T-rific News: T cells Just Won a Nobel!
- The 2025 Nobel prize in Medicine was awarded to Shimon Sakaguchi, Mary E.Brunkow, and Fred Ramsdell for their discoveries about peripheral immune tolerance.
- Their work centers on a specialized subset of T cells known as regulatory T cells (Tregs), which act as a kind of immune “ brake” to prevent the immune system from attacking the body’s own tissues.
- These discoveries greatly improved our understanding of peripheral immune tolerance - how the immune system is kept in check and how breakdowns of that system can lead to autoimmunity.
Timeline of discoveries
- In 1995, Sakaguchi and his colleagues discovered a new population of T-cells that had suppressive functions and could prevent autoimmunity.
- They removed an organ called the Thymus from mice and saw that the mice almost immediately died from extreme autoimmunity, which puzzled them.
- In 2001, Brunkow and Ramsdell discovered a gene named Foxp3, that when mutated in mice lead to a lethal autoimmune syndrome.
- Later, Sakaguchi and others showed that Foxp3 is a master regulator for Treg development and function, linking the suppressive cells to that gene.
How do T-cells work?
- T-cells are a class of lymphocytes (white blood cells) that develop from progenitors in the bone marrow but mature in the Thymus (”T” for thymus :) )
- There are different types of T-cells
- CD8+ “cytotoxic” T cells can kill infected cells or tumour cells.
- CD4+ “ helper” T cells help in providing signals to B cells, macrophages and other immune cells.
- T cells become activated after binding to the antigen presented on the surface of Antigen Presenting Cells, via MHC (Major Histocompatibility Complex) molecules, which are molecules that carry the peptide fragment to the cell surface.
Self-tolerance and elimination of self-reactive T cells
- Some T cells will have receptors that recognize self antigen. If these escape regulation, they could attack the body’s own tissues.
- Central tolerance: T cells are screened as they develop in the thymus. Strongly self-reactive T cells are eliminated. This removes many dangerous T cells before they exit into circulation.
- This is often how autoimmune diseases work, because helper T cells may help B cells produce autoantibodies, or other T cell subsets can produce proinflammatory cytokines that worsen pathology.
- Turns out that in Sakaguchi's earlier experiments, removing the thymus removed the body's ability to screen and delete the over reactive T cells, leading to autoimmunity.
- But central tolerance is not perfect, and some self-reactive T cells do escape into peripheral tissues. This is where peripheral tolerance mechanisms come in to suppress or eliminate those cells.
Regulatory T cells (Tregs): the “brakes” of immunity
- Regulatory T cells are a subset of CD4+ T cells specialized to suppress or limit immune responses, especially self-reactive one.

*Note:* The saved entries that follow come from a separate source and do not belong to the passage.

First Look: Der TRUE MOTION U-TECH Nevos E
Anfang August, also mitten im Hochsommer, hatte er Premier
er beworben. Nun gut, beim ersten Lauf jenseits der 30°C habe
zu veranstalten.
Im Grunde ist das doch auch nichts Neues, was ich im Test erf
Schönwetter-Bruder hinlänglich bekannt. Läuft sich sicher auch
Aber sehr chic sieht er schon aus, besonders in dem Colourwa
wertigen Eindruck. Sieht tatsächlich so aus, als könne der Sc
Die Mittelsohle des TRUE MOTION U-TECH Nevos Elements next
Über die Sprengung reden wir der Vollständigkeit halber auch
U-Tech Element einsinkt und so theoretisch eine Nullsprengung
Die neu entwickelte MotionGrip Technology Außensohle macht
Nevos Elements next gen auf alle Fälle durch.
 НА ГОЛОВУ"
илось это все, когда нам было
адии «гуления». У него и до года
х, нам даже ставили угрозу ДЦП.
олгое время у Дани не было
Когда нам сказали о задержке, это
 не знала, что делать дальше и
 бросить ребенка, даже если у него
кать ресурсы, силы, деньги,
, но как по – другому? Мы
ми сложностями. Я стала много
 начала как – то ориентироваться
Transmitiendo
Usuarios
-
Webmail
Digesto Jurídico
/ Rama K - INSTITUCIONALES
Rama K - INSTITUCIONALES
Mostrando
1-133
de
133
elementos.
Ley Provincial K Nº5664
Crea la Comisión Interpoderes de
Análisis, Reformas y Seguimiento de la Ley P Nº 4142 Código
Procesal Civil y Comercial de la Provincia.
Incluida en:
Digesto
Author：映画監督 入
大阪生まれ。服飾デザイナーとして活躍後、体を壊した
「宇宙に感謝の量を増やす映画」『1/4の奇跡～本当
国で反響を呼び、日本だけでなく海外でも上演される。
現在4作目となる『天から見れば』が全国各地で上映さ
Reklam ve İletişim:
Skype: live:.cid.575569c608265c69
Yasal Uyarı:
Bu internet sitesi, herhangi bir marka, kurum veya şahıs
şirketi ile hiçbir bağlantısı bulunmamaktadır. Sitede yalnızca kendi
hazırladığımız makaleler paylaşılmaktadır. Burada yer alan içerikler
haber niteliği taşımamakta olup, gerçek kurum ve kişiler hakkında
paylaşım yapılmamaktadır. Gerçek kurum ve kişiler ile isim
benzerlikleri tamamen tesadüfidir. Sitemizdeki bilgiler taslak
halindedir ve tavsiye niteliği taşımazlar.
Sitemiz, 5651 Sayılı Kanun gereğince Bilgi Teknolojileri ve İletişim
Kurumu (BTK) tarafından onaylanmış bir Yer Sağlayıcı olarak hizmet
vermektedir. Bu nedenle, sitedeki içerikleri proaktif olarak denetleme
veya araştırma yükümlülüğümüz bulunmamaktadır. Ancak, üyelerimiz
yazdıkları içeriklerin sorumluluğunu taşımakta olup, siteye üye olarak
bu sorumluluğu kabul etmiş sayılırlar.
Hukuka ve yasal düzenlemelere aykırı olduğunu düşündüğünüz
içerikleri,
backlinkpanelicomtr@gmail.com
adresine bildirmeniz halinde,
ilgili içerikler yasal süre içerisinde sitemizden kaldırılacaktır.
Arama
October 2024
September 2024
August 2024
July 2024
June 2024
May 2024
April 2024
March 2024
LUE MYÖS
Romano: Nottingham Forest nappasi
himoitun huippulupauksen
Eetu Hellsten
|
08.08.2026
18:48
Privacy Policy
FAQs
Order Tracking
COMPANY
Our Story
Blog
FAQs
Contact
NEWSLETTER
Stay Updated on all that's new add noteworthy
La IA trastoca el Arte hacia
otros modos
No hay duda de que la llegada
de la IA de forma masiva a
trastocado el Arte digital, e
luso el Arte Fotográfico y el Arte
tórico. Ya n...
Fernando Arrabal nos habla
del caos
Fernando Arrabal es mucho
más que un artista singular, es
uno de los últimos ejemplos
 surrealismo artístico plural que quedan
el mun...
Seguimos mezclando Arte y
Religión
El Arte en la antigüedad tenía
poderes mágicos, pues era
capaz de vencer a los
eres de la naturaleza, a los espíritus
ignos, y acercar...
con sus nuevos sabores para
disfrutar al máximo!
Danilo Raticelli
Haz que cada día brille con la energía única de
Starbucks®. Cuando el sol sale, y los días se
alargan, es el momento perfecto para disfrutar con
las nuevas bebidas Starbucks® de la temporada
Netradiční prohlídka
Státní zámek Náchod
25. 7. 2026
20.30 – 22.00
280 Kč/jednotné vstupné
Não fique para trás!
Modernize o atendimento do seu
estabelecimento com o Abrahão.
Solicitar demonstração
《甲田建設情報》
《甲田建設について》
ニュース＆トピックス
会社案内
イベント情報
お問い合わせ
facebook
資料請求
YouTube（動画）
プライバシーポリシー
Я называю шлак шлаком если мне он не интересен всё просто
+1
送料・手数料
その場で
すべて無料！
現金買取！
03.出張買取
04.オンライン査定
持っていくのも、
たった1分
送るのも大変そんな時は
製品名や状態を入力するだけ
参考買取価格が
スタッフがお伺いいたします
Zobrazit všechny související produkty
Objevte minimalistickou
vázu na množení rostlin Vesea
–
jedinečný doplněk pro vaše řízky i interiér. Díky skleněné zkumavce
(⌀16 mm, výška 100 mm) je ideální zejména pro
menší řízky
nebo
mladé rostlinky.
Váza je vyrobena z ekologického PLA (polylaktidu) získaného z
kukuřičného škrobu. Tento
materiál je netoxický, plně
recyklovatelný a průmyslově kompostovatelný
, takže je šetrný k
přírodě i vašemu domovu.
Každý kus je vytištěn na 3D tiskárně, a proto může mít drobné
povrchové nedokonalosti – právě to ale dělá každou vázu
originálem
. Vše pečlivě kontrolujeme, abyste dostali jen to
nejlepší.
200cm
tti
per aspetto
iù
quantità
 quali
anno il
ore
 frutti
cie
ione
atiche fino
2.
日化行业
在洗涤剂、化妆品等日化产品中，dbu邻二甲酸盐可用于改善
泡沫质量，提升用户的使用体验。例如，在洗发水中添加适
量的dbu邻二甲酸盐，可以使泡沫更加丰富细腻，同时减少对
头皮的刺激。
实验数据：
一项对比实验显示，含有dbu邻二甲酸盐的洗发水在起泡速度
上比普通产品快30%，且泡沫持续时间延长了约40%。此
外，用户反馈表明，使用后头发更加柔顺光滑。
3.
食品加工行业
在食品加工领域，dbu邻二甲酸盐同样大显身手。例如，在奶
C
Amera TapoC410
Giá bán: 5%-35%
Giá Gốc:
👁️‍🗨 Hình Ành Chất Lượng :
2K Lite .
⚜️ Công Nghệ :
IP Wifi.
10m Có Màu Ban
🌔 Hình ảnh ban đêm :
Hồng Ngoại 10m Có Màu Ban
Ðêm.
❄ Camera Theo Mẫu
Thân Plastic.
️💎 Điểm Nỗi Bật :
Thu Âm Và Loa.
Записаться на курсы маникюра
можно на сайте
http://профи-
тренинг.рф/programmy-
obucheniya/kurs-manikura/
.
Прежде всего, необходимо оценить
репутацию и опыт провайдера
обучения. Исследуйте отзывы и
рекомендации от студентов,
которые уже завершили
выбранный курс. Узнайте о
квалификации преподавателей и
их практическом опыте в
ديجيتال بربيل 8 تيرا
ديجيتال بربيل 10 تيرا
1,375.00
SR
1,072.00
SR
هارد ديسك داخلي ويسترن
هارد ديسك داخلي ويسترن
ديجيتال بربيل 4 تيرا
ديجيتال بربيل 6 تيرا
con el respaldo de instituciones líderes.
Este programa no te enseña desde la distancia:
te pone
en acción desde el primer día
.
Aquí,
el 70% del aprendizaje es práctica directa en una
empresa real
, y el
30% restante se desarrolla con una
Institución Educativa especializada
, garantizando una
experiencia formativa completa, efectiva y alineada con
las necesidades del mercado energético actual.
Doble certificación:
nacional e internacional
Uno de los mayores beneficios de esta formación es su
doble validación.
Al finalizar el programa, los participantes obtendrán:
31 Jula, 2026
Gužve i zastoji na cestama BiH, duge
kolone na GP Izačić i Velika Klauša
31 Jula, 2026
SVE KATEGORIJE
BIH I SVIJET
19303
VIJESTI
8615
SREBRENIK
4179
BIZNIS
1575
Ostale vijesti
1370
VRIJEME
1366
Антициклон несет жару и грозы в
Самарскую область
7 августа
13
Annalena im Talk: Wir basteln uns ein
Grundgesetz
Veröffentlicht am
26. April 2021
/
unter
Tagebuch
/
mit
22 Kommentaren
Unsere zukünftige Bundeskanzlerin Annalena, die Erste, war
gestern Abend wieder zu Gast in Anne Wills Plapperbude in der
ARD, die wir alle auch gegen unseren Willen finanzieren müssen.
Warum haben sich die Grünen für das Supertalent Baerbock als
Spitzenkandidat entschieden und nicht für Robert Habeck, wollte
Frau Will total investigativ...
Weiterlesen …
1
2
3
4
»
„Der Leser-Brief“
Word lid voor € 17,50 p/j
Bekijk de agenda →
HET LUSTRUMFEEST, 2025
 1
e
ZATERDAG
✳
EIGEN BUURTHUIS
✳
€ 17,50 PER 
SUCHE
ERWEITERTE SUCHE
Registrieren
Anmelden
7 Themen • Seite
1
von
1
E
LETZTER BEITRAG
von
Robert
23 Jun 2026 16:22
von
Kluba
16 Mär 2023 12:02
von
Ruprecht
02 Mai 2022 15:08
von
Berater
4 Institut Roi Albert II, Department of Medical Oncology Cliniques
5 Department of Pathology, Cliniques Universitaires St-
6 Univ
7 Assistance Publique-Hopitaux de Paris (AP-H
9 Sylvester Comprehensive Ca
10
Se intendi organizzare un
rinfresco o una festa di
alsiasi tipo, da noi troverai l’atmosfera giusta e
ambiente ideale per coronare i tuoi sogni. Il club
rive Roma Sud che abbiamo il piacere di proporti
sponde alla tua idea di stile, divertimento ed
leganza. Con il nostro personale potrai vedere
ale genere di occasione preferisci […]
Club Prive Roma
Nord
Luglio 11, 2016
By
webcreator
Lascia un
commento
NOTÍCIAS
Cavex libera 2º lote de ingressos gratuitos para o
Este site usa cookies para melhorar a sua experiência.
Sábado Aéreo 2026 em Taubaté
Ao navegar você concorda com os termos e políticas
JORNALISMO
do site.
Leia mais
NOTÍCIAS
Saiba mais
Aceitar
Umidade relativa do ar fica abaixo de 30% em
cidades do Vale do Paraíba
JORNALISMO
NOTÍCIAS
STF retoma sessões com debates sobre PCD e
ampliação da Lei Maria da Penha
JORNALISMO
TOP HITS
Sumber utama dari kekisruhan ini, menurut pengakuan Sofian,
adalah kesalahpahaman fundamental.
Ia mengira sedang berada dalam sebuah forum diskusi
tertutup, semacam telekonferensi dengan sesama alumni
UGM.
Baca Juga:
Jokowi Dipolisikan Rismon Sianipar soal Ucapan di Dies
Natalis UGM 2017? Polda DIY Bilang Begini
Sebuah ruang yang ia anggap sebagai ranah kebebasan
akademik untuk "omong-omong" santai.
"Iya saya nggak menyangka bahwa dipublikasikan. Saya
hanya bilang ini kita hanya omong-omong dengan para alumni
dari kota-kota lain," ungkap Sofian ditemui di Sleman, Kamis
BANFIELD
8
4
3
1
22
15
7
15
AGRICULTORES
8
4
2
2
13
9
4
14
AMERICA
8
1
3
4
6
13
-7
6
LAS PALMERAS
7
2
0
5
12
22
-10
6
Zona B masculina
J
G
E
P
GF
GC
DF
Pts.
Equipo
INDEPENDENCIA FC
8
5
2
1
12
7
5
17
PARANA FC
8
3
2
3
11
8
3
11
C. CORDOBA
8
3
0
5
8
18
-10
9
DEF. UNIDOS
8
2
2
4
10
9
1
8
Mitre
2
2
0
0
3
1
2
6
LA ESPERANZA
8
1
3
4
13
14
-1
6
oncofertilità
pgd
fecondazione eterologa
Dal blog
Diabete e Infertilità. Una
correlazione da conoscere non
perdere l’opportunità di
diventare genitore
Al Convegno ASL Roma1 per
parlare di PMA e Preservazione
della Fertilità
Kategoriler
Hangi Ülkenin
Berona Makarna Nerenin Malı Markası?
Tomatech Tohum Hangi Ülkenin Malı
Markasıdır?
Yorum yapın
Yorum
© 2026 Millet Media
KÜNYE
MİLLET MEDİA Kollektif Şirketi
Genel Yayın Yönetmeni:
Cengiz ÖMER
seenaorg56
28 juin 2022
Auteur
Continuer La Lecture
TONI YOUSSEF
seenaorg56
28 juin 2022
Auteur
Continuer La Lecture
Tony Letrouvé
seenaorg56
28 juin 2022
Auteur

- Sakaguchi in 1995 showed that injecting these T cells into neonatal mice could prevent them from developing autoimmune disease, indicating that some T cells have suppressive function.
- Later studies done by Brunkow & Ramsdell discovered that mutation of Foxp3 in mice caused a lethal autoimmune disease and Sakaguchi’s group read this study and showed that Foxp3 is a transcription factor, essential for the development, stability and suppressive function of Tregs. Eureka!
Mechanisms of suppression by Tregs
- Cytokine-mediated suppression
- Metabolic disruption: consuming IL-2, depriving effector T cells
- Cytolysis: killing other immune cells
- Modulating antigen-presenting cells (APCs) to reduce their activation of effector T cells
- Inhibitory receptors/molecules: CTLA-4 expression to down regulate costimulatory molecules on APCs
Treatments
- Treg expansion/adoptive transfer
- One approach is to isolate a patient’s own Tregs, expand them ex vivo, and infuse them back to suppress autoimmunity or prevent transplant rejection.
- Another is to engineer antigen-specific Tregs (for example, Tregs that recognize a specific autoantigen) for more targeted suppression.
- Enhancing Treg function in vivo
- Using drugs or biologics that boost Treg numbers, stability or suppressive capacity.
- Targeting molecules that stabilize Foxp3 expresssion
- Modulating pathways that inhibit Treg suppression
- Gene therapy/genetic correction
- For cases of Foxp3 mutation, gene therapy might repair or replace the defective gene in Treg precursors.
- More broadly, gene editing might be used to reprogram conventional T cells into suppressive Tregs.
- Combiantion immunomodulation
- Using Treg-based strategies alongside other immunomodulatory treatments to tip the balance toward tolerance without global immunosuppression.